No, seems like its becoming more mainstream so maybe this year I will try it. But screens attached to your eyes can only be so compelling. At least in the movies it makes sense to work in these truly immersive environments. Working with an HMD sounds like hell.
> Despite how inexpensive, powerful, and ubiquitous computers have become, very few of the ideas floating around in technology today are better than the ideas from half a century ago, and quite a few are quite a bit worse.
Stand-out line from a fantastic essay. There are so many fruit to harvest that only now seem low-hanging because the hardware has gotten better. See: RNNs, for example. There has been a lot of thought about how the future could look; it's worth paying attention to it.
>when Evelyn shared a document about critique in art and how we could apply those techniques for CDG’s research. Up until then, I was thinking of the connection between art and research as something fuzzy and cultural, as if artists just happen to be good researchers due to some instinct for creativity, or that art gives us life and soul that helps to motivate interesting ideas.
I don't classify myself as an artist but the cited document is wonderful!

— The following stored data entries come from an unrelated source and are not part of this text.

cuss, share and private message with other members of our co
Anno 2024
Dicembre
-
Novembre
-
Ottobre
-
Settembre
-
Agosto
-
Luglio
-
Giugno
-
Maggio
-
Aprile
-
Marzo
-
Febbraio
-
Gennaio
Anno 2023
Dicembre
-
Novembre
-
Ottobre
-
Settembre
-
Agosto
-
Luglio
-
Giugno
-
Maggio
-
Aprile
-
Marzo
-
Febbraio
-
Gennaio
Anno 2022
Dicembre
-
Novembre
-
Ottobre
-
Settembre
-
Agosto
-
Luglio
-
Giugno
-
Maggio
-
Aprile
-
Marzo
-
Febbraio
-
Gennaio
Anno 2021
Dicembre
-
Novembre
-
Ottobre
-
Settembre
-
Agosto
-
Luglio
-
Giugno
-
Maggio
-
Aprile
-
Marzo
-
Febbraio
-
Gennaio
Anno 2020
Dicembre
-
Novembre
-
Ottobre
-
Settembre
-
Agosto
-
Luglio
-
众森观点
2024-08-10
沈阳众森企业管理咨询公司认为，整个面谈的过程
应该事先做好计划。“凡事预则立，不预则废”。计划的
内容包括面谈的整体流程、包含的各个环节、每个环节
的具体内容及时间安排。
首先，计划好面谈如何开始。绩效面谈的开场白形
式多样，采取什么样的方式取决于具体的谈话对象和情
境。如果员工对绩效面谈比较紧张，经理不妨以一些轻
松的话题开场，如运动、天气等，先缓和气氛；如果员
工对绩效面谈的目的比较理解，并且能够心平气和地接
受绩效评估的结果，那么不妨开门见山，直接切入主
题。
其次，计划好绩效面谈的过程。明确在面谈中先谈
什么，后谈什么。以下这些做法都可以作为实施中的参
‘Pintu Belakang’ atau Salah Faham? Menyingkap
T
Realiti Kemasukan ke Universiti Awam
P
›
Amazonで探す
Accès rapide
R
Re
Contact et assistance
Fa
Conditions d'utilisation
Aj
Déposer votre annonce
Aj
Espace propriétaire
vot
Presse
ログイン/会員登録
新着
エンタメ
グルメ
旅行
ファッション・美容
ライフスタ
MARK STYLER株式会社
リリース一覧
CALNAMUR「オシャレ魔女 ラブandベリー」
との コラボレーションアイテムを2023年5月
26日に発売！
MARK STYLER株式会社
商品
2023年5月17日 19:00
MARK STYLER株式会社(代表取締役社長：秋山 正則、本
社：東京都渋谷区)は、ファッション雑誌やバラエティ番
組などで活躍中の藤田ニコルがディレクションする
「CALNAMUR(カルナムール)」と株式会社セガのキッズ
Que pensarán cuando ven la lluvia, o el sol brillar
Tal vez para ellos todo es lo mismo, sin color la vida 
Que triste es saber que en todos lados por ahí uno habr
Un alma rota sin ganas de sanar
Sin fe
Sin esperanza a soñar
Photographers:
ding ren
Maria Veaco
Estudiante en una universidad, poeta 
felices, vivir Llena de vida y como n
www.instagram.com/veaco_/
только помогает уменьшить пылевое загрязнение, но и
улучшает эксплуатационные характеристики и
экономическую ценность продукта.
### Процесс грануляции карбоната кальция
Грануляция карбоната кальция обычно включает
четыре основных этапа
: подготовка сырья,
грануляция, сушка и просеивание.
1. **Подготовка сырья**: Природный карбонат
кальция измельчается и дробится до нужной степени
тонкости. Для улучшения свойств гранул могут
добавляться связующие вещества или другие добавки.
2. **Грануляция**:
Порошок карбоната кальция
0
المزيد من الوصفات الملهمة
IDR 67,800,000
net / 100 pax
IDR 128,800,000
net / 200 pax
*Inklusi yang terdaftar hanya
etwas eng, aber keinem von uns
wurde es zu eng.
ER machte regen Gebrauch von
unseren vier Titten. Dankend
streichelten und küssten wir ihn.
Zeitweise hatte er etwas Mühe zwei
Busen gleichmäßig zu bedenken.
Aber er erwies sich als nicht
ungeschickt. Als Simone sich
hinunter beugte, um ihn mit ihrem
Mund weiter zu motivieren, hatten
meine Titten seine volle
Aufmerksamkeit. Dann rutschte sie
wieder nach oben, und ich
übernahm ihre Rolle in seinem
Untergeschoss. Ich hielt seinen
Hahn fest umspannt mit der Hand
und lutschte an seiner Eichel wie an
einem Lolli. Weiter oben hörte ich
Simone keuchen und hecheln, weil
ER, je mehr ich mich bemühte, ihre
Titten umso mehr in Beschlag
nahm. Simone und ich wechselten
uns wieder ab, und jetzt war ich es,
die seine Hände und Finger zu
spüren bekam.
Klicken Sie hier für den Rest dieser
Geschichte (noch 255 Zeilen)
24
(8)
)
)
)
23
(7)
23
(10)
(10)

Vi Hart if you're out there somewhere, thank you for writing this! I've been a big fan of your work for a while and this was a delight to read.
What was a standout result of her research in VR? What was the important question that she posed? Did she come to an answer?
I read through some of the posts on elevr, and I wasn't able to find something that jumped out at me, like Bret Victor's talks and posts did for me. Did anyone else?
CTO's personal experimentation/prototype team? Like mini skunkworks for experiments that benefit from and ought to have zero bureaucracy. That's what I'd ask for if I were high enough up the chain. "give me a 5 person squad of elites and the mandate to point them at anything at all."
I really enjoy reading Vi Hart, and I had to think of a hobby I picked up recently, which is Super Mario Maker on the Nintendo Wii U. It's not quite Turing complete, but the complexity it brings forth really gets me thinking into similar directions. And if I'm now imagining a full-fledged programming environment in a Jump-and-Run world, I'm quite sure bringing all this into the third dimension would be mind-boggling.
Also, there were attempts to bring computational complexity to MineCraft once? What happened to this stuff? Did it ever evolve past simple experiments? I imagine puzzles, the kind you can find in SMM, but in a somehow self-aware MineCraft environment, where when you do X, entire walls rearrange to give way to another cave. Maybe this would remove some of the open world aspects of the game, but still be pretty amazing.
Interesting read! I would have liked more details about what specifically they found useful about artistic methods of inquiry. Hart writes that they were able to isolate certain patterns of thought; what were those?